#### Data for this exercise:
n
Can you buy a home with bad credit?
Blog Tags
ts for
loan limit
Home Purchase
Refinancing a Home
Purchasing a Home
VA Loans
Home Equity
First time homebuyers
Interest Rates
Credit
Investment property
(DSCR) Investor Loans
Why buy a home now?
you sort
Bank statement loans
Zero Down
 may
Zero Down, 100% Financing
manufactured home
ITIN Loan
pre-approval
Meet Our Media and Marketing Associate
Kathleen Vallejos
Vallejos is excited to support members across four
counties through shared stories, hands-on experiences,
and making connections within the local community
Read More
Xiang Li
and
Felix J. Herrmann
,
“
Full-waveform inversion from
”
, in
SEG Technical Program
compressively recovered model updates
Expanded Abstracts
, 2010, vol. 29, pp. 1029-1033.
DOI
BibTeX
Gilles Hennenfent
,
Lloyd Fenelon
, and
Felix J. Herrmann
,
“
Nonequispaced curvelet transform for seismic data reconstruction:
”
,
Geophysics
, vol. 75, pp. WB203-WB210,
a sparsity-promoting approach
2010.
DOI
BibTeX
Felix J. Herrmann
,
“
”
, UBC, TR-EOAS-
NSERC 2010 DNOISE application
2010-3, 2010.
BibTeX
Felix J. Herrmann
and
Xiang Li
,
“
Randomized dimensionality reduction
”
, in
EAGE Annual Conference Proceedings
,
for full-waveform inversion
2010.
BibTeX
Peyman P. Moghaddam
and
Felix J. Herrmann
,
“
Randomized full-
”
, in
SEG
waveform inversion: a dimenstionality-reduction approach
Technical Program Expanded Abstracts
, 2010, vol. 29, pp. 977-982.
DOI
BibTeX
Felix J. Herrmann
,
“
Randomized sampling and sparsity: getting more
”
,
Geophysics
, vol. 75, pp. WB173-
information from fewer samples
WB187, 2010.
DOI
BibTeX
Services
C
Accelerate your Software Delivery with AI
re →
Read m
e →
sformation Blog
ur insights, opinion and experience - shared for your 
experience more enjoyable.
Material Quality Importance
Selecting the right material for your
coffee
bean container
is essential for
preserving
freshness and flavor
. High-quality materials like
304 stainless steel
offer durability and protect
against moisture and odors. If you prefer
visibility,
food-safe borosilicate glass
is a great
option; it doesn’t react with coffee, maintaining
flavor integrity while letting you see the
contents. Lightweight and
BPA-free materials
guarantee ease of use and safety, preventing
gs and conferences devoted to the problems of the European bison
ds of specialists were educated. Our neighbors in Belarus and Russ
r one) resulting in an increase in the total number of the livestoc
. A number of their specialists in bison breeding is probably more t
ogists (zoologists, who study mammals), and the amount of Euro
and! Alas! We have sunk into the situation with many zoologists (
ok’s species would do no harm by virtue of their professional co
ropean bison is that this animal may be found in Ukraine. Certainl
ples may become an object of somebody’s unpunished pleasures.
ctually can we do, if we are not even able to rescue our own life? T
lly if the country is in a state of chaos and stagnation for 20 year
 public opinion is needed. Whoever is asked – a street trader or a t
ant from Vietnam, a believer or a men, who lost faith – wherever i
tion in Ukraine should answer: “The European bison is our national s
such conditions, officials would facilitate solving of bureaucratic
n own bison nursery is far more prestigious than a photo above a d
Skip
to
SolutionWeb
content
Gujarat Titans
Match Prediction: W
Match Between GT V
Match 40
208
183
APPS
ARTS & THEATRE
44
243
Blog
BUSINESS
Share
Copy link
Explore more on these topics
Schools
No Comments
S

#### Task goal:
All that should be written out is the stretch of lines above between the one holding "gs and conferences" and the one holding "ogists (zoologists, who", inclusive, exactly as given.

#### Solution to this exercise:
gs and conferences devoted to the problems of the European bison
ds of specialists were educated. Our neighbors in Belarus and Russ
r one) resulting in an increase in the total number of the livestoc
. A number of their specialists in bison breeding is probably more t
ogists (zoologists, who study mammals), and the amount of Euro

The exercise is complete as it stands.